TASK ITEM:
The result should be the lines from the one holding "This screenshot has height=2576, width=638." to the end of the records below, repeated exactly. No pictures.

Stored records
* * * * * * *

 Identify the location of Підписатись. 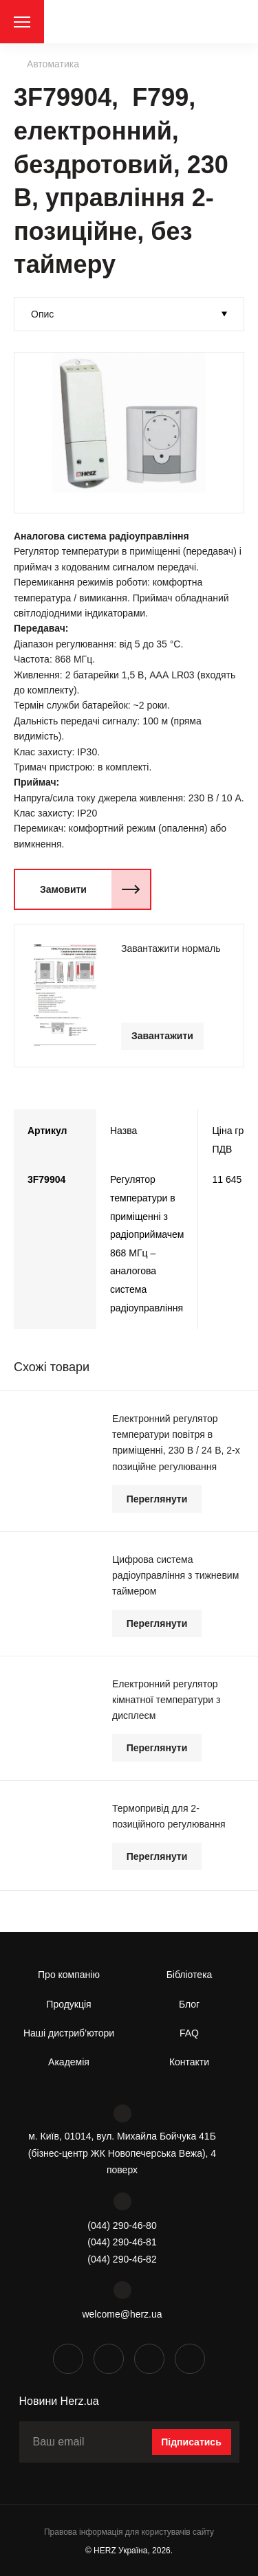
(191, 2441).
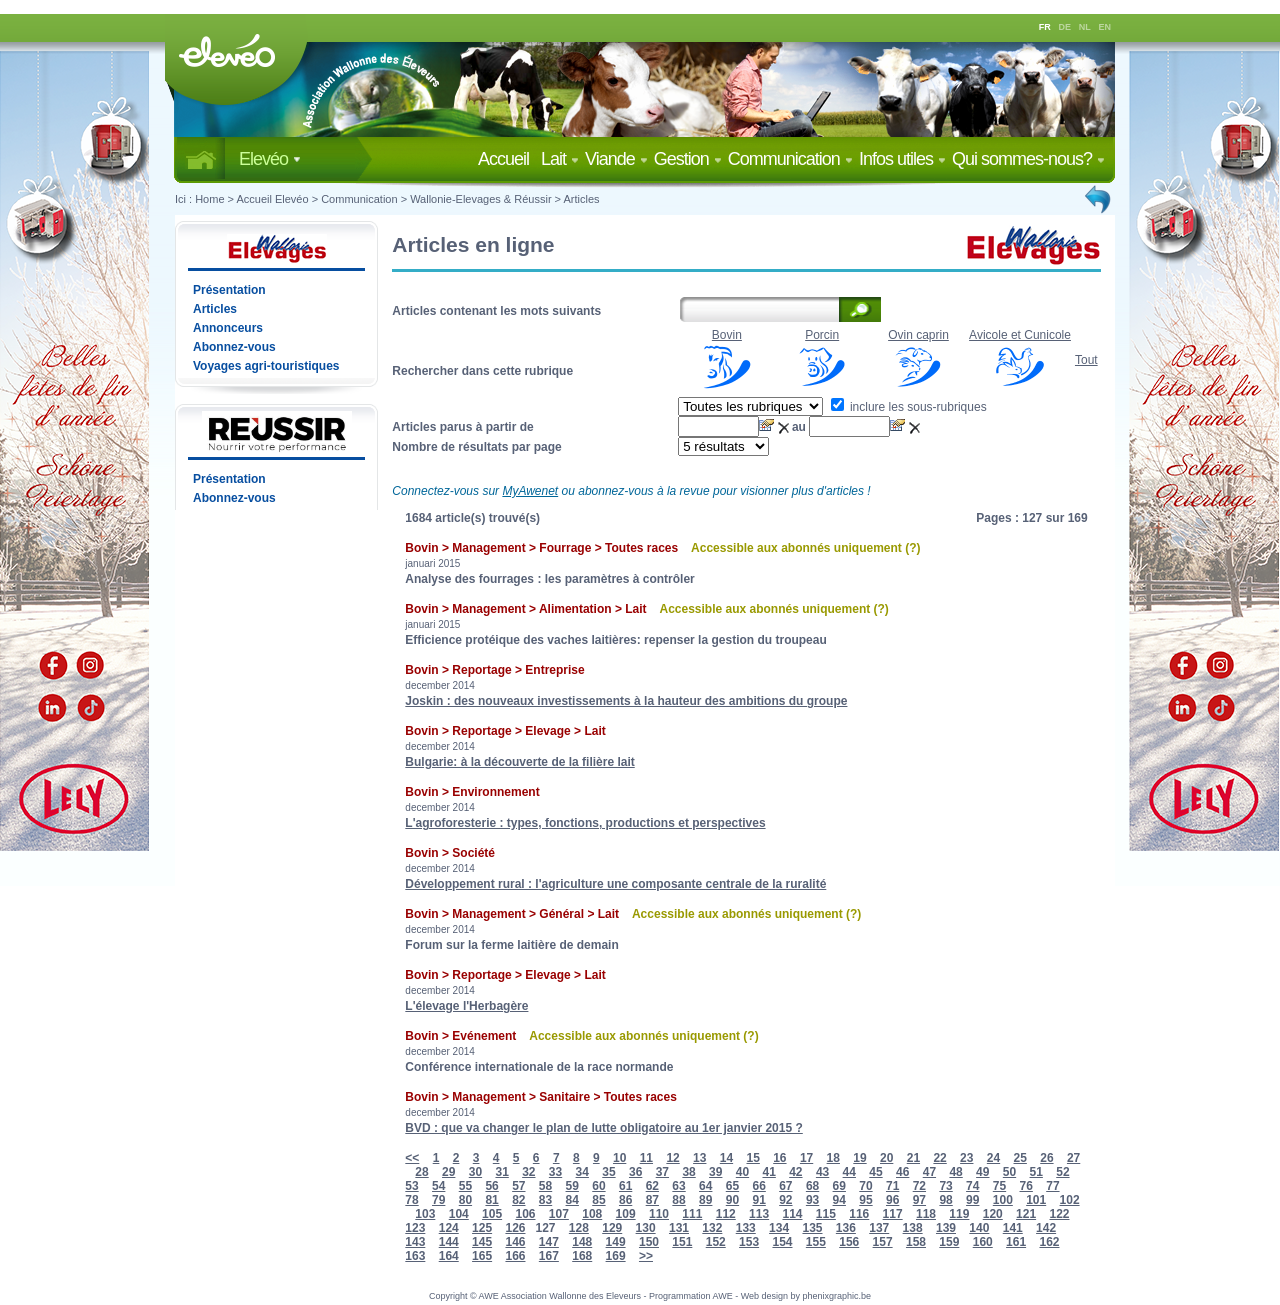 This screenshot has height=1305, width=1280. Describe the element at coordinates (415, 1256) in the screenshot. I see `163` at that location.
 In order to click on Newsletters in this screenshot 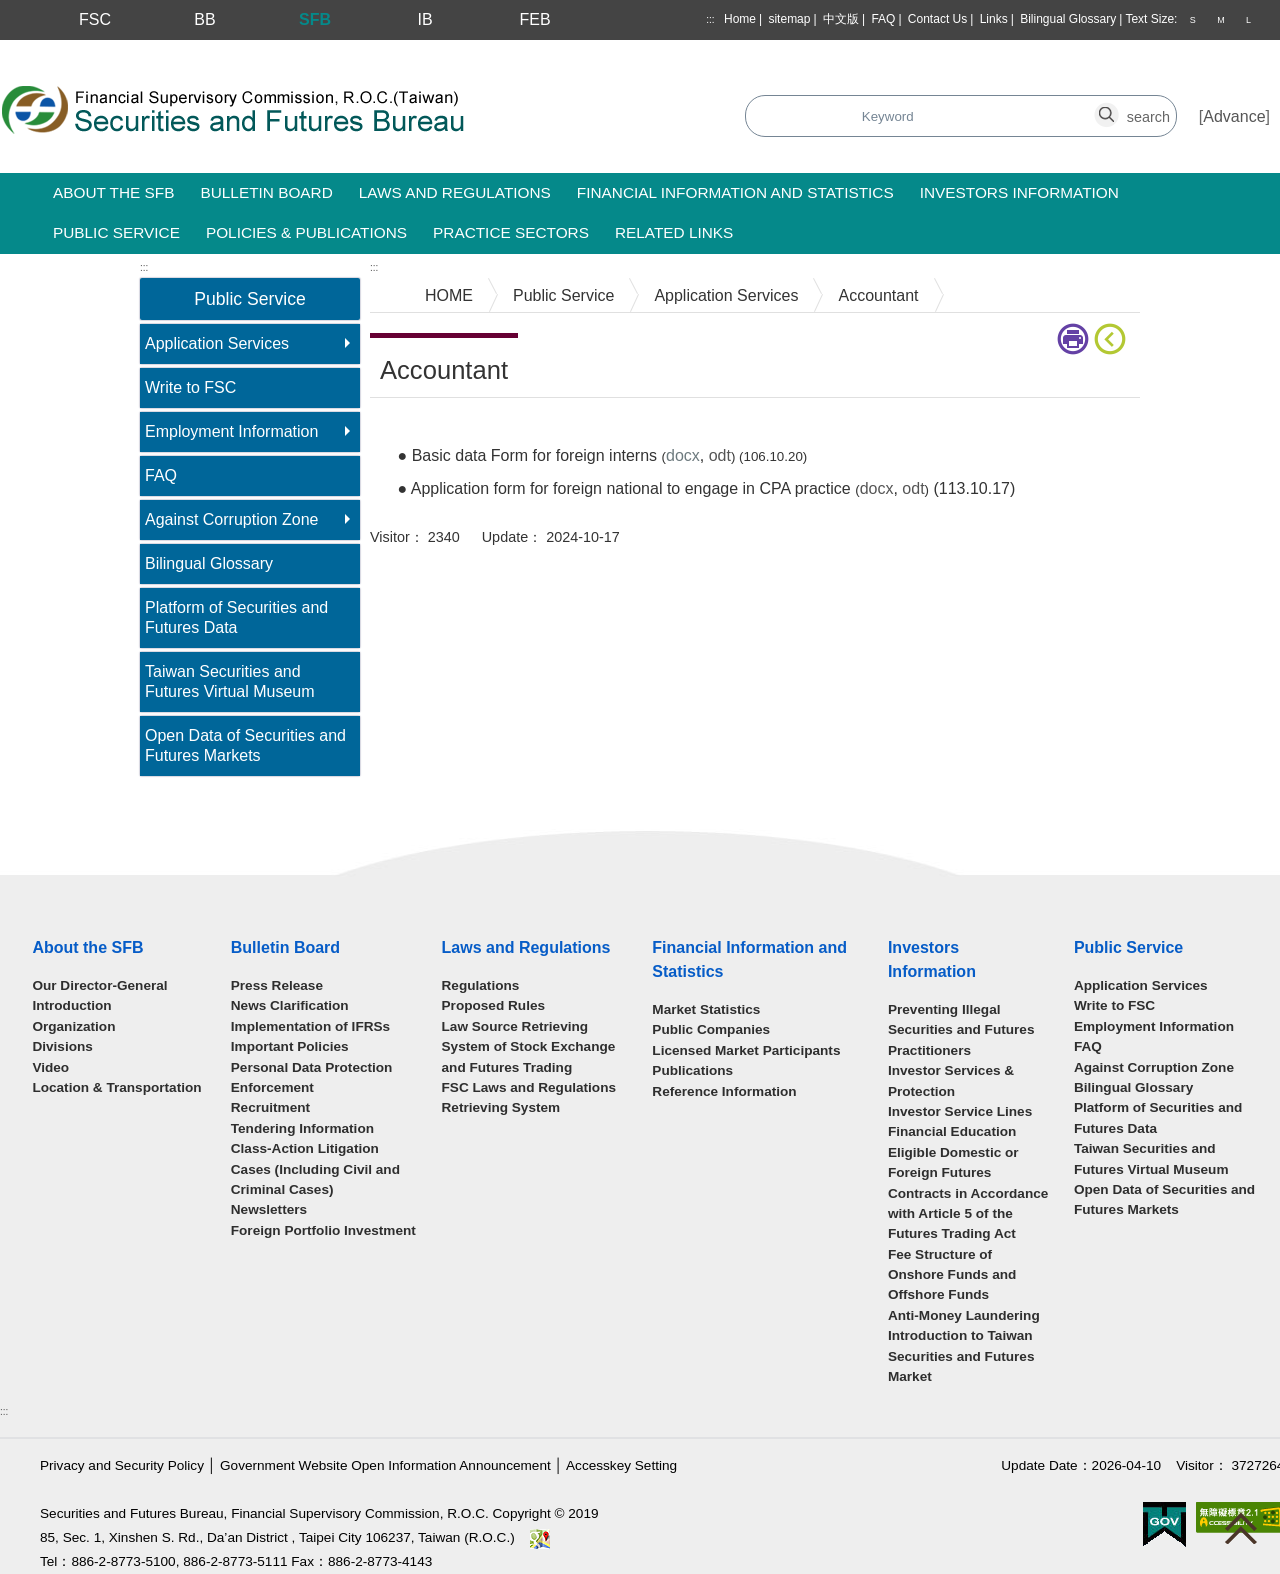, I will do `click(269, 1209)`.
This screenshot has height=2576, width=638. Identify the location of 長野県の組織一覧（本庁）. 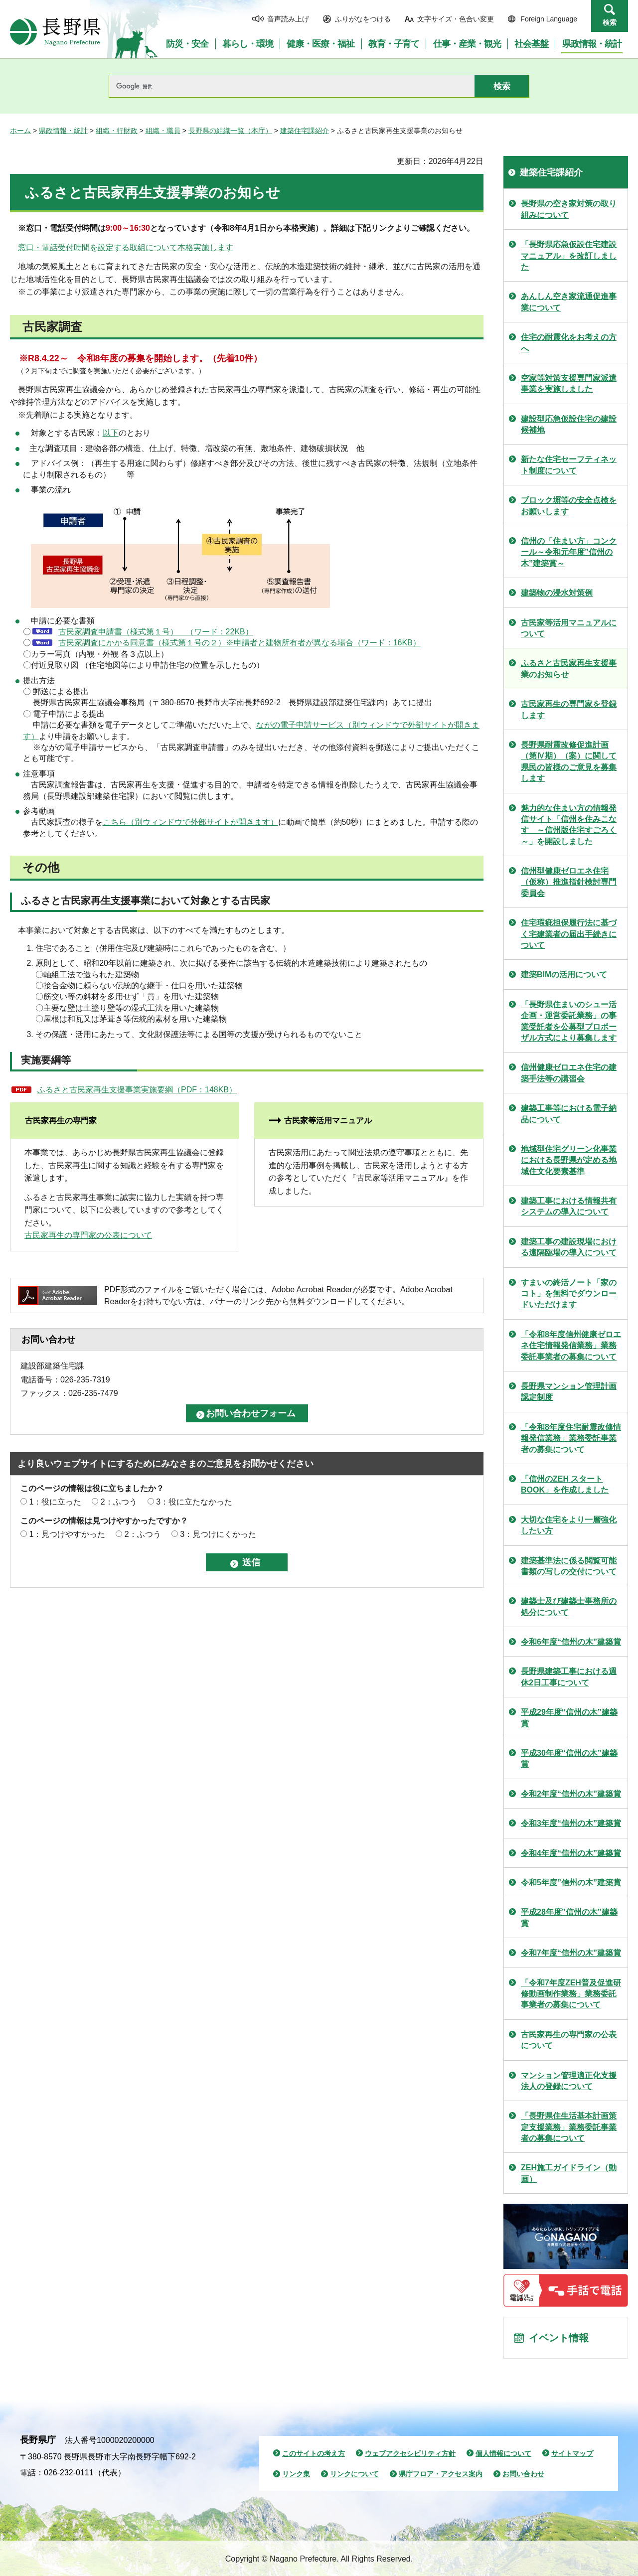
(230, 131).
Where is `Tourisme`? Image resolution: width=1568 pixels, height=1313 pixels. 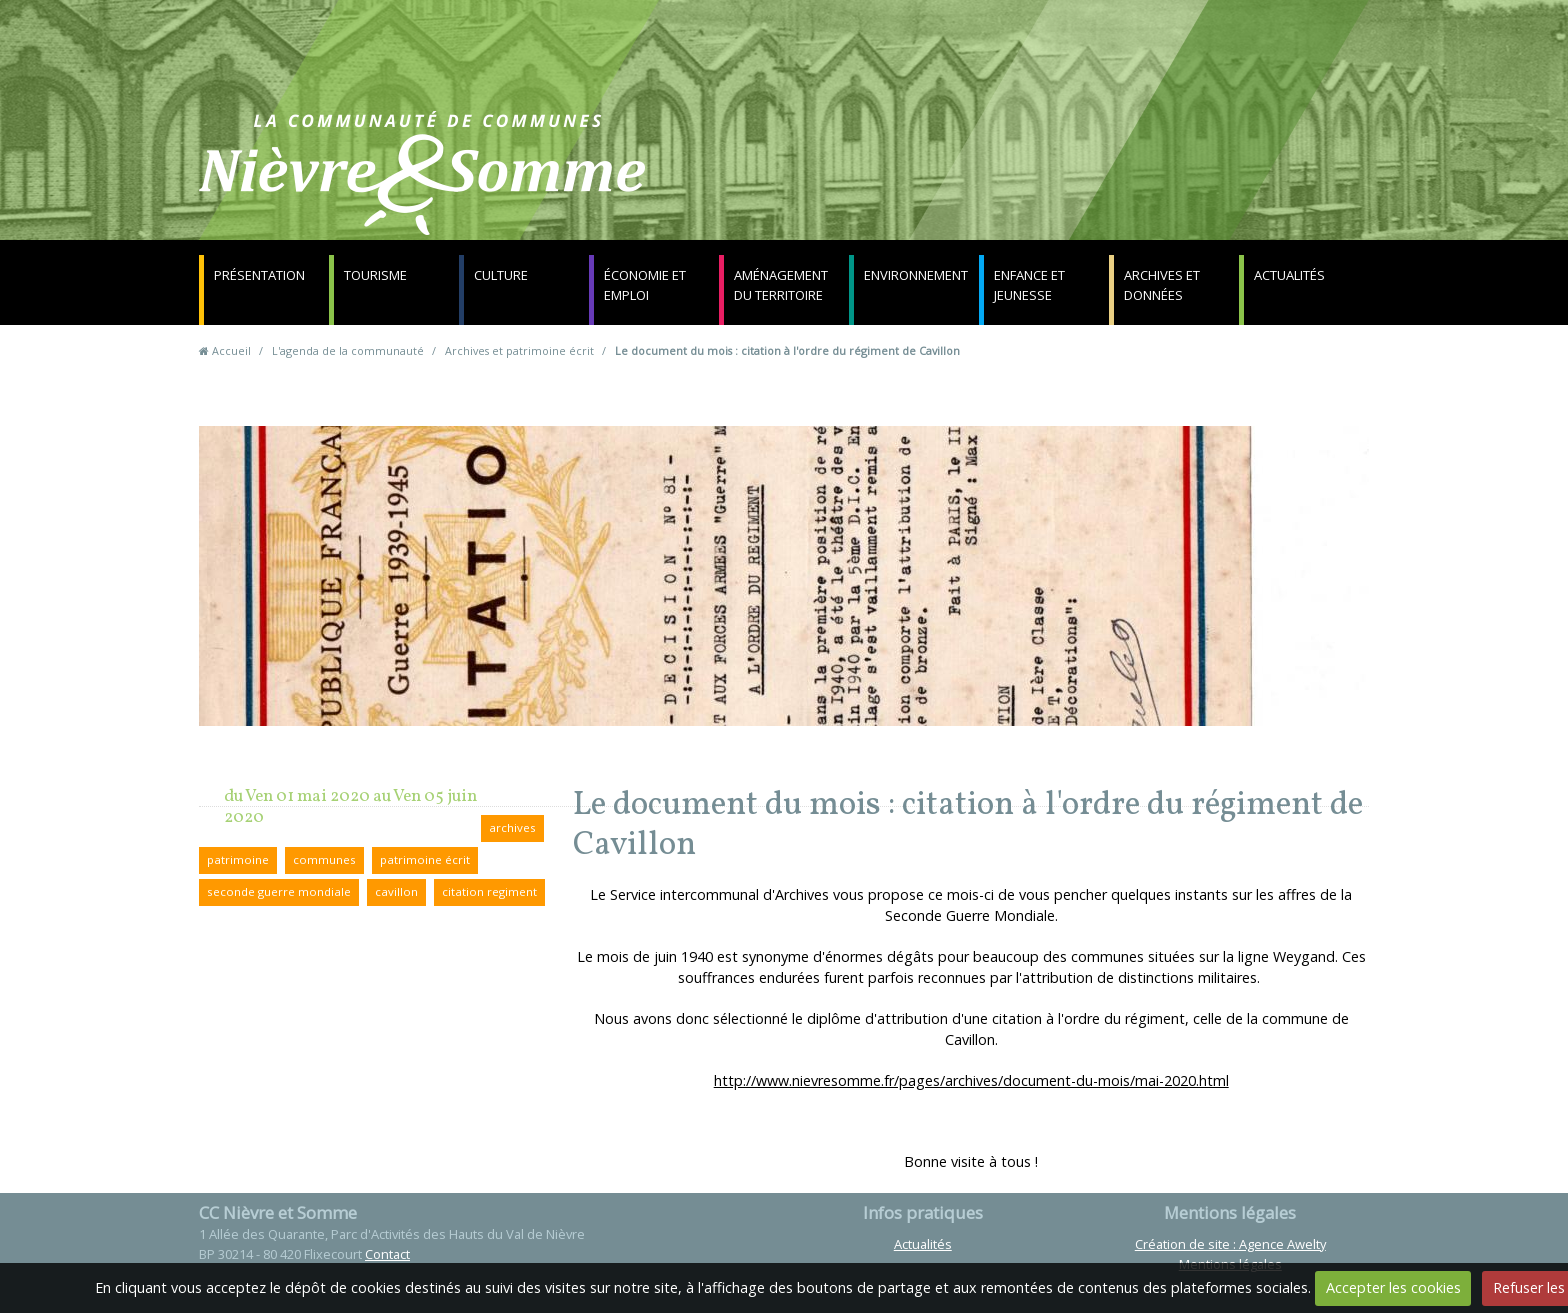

* * * * * * *

SOLUTION TO THE EXERCISE:
This screenshot has height=2576, width=638. Identify the location of 長野県の組織一覧（本庁）. 
(230, 131).
Where is `Tourisme`? Image resolution: width=1568 pixels, height=1313 pixels. 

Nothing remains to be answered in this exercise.